Bien plus, non seulement le rapport pointe la faiblesse de l’équilibre des pouvoirs en France, qui a permis à un petit groupe au sommet du pouvoir de jouer les apprentis sorciers au Rwanda, mais il souligne également la responsabilité personnelle du président François Mitterrand, et « son alignement sur le pouvoir rwandais ». D’autres responsables de l’époque sont également désignés, comme Christian Quesnot, le chef d’état-major particulier de Mitterrand, connu pour ses virulentes positions anti-FPR, et qui au lendemain de l’attentat « ne dit pas un mot sur les assassinats ciblés des opposants hutus et les massacres systématiques des Tutsis » préfigurant le début du génocide.
Regard un peu naïf
Vendredi, à l’Elysée on ne manquait pas de souligner combien le travail de la commission Duclert marque une étape historique, alors que jamais « on n’a été aussi loin dans la qualification du rôle de la France ». Le diable se niche dans les détails et il faudra du temps avant de digérer les 1 200 pages du rapport pour en mesurer l’impact réel. Mais d’ores et déjà, quelques lacunes se dessinent. En affirmant que la France avait mené « une politique pour le moins passive en avril et en mai 1994», pendant le génocide, tout en reconnaissant qu’elle avait mis du temps à se dissocier du gouvernement extrémiste créé après la mort de Habyarimana dans les locaux de l’ambassade de France, la commission fait l’impasse sur des archives qu’on connaît déjà.
Celles-ci évoquent notamment la visite de hauts gradés rwandais, notamment en mai, reçus à Paris et auxquels on aurait promis soutien militaire et financier, tout en discutant tranquillement de la meilleure façon de retourner l’opinion internationale. De la même façon, la commission n’a visiblement rien trouvé de très accablant contre l’Opération Turquoise, mentionnant comme une évidence « les consignes très strictes de neutralité vis-à-vis des belligérants ». Sauf qu’il ne s’agit pas d’une guerre civile mais d’un génocide.
Les historiens portent également un regard un peu naïf sur le sommet de la Baule au cours duquel, en 1990, François Mitterrand avait soudain lié aide financière et démocratisation. Le fait qu’aucun d’entre eux ne soit africaniste explique peut-être cette acceptation de l’histoire officielle, alors même que les grands principes de la Baule n’ont jamais empêché l’Elysée de continuer à soutenir nombre de régimes autoritaires sur le continent.
Enfin, tout en reconnaissant de graves responsabilités dans la gestion de la crise rwandaise, la commission écarte le soupçon de complicité, affirmant n’avoir rien trouvé dans les archives qui indiquerait une compromission directe dans le génocide.
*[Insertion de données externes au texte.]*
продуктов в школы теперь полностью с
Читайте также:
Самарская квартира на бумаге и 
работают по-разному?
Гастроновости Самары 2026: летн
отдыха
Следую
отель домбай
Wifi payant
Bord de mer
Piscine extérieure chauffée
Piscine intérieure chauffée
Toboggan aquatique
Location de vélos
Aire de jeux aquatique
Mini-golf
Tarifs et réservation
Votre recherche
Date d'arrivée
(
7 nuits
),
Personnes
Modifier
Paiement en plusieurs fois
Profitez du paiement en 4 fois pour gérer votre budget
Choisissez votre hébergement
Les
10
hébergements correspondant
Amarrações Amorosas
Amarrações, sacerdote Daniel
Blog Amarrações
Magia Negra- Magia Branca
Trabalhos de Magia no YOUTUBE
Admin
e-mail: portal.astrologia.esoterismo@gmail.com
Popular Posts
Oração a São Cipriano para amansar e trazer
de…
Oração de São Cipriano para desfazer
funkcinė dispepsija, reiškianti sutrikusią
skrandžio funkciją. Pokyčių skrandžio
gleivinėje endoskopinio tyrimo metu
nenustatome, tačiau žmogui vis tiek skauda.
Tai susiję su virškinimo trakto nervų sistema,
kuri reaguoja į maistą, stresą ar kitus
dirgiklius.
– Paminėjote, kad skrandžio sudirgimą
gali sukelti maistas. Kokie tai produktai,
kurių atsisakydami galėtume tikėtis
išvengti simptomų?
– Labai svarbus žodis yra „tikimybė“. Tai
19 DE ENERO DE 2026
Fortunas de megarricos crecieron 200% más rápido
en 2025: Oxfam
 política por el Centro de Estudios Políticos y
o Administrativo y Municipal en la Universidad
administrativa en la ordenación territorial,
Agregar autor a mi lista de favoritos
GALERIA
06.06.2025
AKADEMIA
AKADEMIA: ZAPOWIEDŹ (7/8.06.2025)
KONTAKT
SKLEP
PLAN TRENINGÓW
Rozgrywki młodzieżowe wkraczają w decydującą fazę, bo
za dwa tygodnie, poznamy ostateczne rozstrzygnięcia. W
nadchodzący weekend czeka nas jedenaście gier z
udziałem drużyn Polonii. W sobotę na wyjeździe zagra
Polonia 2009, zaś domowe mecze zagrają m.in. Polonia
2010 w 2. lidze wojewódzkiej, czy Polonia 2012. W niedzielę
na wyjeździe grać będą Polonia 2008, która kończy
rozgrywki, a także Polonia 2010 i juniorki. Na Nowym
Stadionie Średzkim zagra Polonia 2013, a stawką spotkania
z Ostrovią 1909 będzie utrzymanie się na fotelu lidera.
Mais accueillir à Paris des génocidaires et leur prodiguer des conseils ne suggère-t-il pas une forme de « complicité» ? Et l’ancien gendarme de l’Elysée Paul Barril a bien signé des contrats d’armements et de soutiens militaires avec les forces génocidaires. Il est d’ailleurs visé par une plainte pour complicité de génocide depuis 2013. « Les archives françaises ne suffisent pas à elles seules à rendre compte de façon exhaustive de l’histoire du rôle et de l’engagement de la France au Rwanda », reconnaît le rapport de la commission, qui suggère également avoir été empêchée d’accéder à certains fonds d’archives et n’hésite pas à dénoncer « un certain état d’esprit régnant au plus haut sommet de l’Etat » qui a pu « gêner » certaines recherches.